One of the nine key reforms announced by the Croatian government with the aim to reduce the budget deficit after the European Commission launched an excessive deficit procedure against the country, will not be implemented. Under pressure from trade unions, the government has given up the plan to outsource some housekeeping services to the private sector. This has happened only days after the Commission published a devastating analysis of the condition of the Croatian economic and public sector. The reforms that were announced on December 30th last year, were inspired precisely by the Commission's decision to launch an excessive deficit procedure against Croatia.
Outsourcing housekeeping services was in the company of several other very important reforms such as the master plan for reorganisation of hospitals, restructuring of the schooling system and reorganisation of the judiciary aimed at acceleration of processing of cases. According to Croatian media, outsourcing would affect more than 20 000 employers in the public sector. Those are cleaners, launderers, cooks, housekeepers and other low-skilled personnel who are paid from the state budget and whose labour contracts are subject to collective bargaining. Recently, the outsourcing law was sent to Parliament for approval which provoked 17 trade unions to begin collecting signatures for a referendum against the outsourcing of services.

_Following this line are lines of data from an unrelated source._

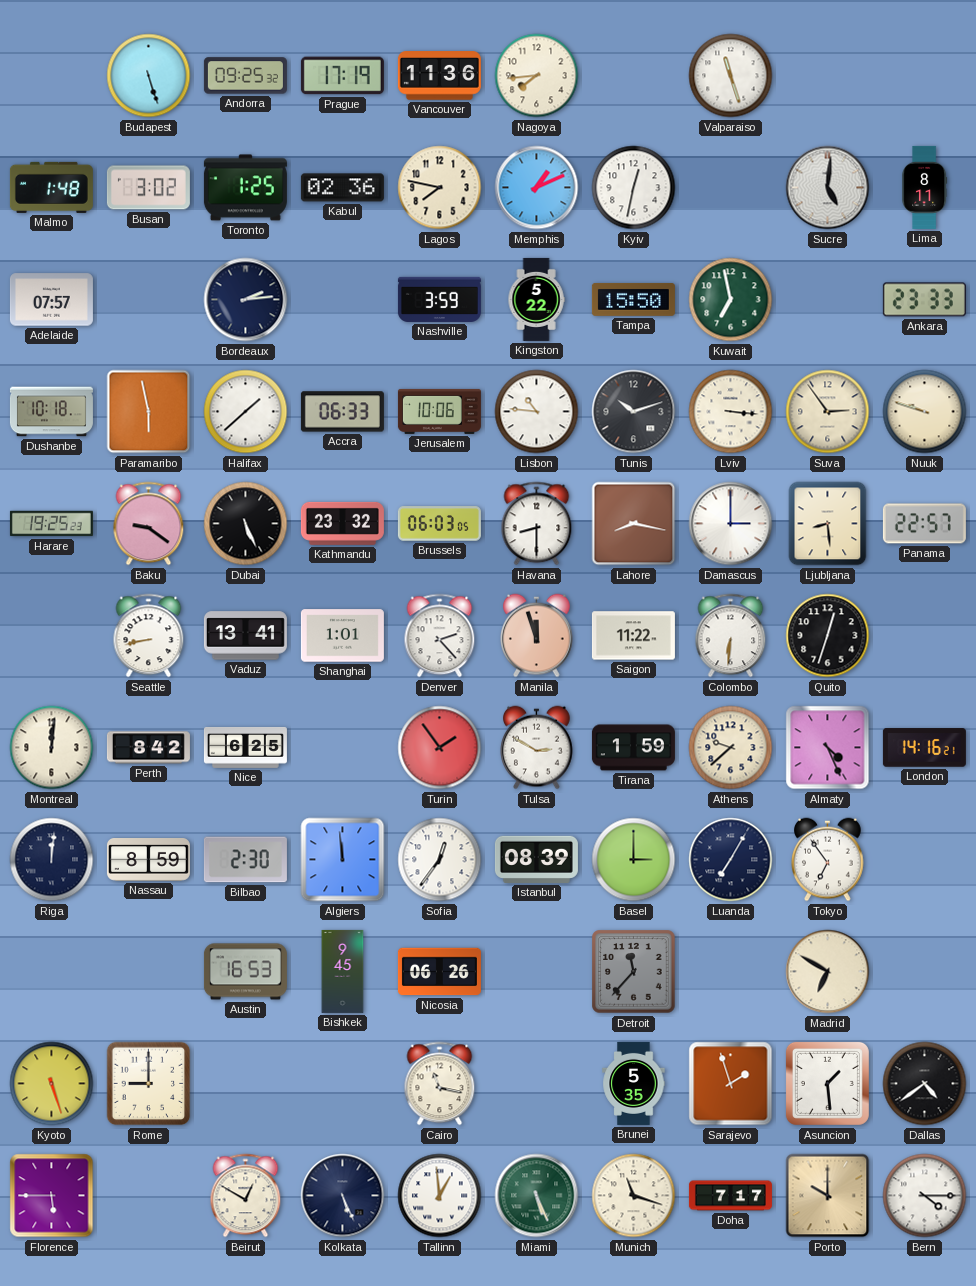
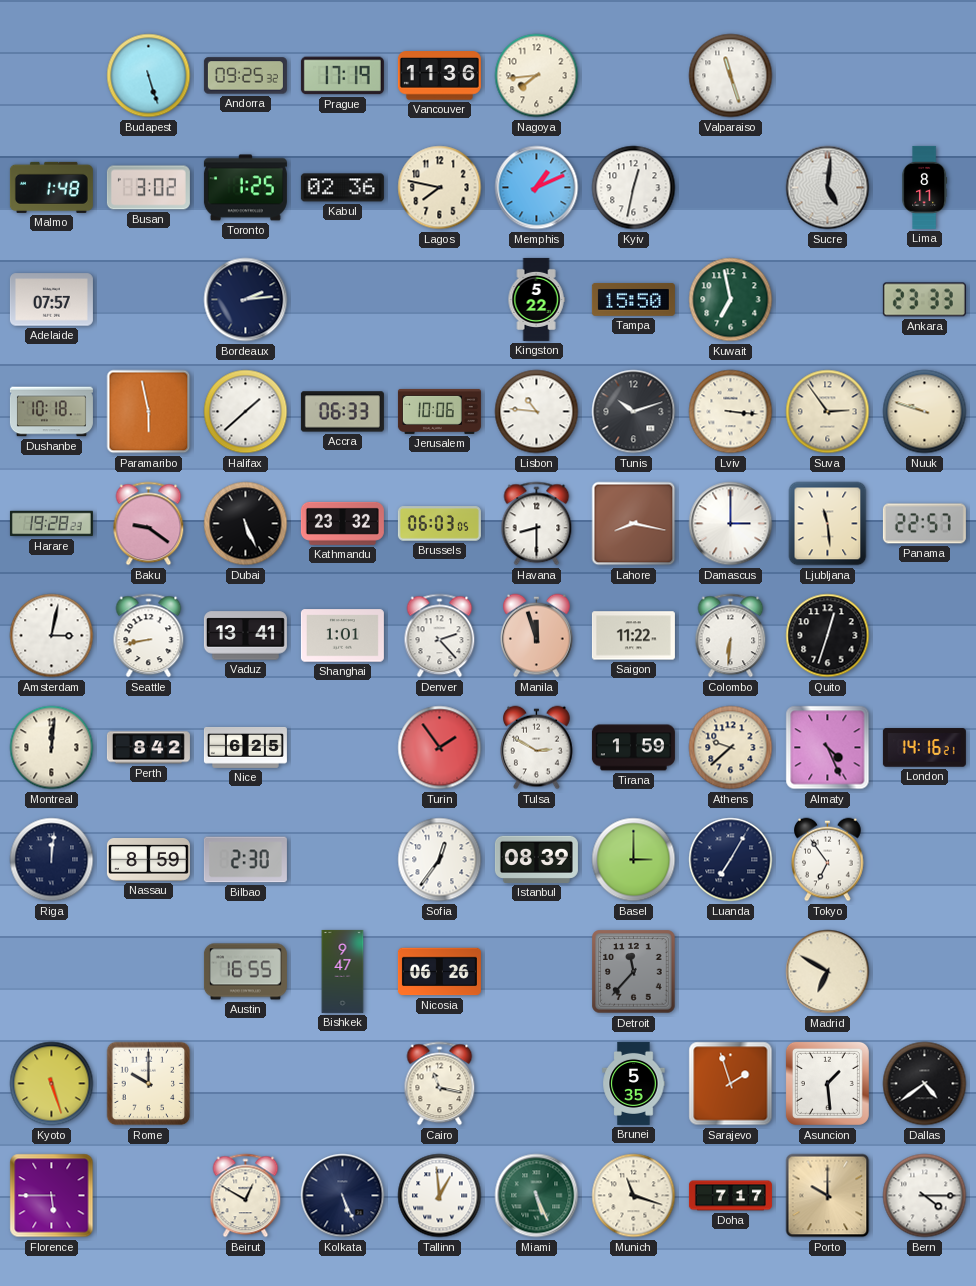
Nashville: 3:59 -> none
Harare: 19:25 -> 19:28
Ljubljana: 8:29 -> 11:29
Amsterdam: none -> 3:02
Algiers: 11:59 -> none
Austin: 16:53 -> 16:55
Bishkek: 9:45 -> 9:47
Rome: 9:00 -> 10:00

In only 11 days, more than 305 000 signatures were collected. They need to be a bit less than 400 000 to trigger the referendum procedure. Zeljko Stipic, coordinator of the initiative for collection of signatures, was convinced, however, that they will collect some 500 000 signatures [by the time this article was translated they actually did]. A day after the news conference where he announced the number of already collected signatures, the government said that it had chosen an outsourcing model "spin-off" which envisages founding a mega state-owned company where all these housekeeping services will be transferred to. This, practically, means milling the wind and in no way does it alleviate the state budget nor does it make the administration more efficient.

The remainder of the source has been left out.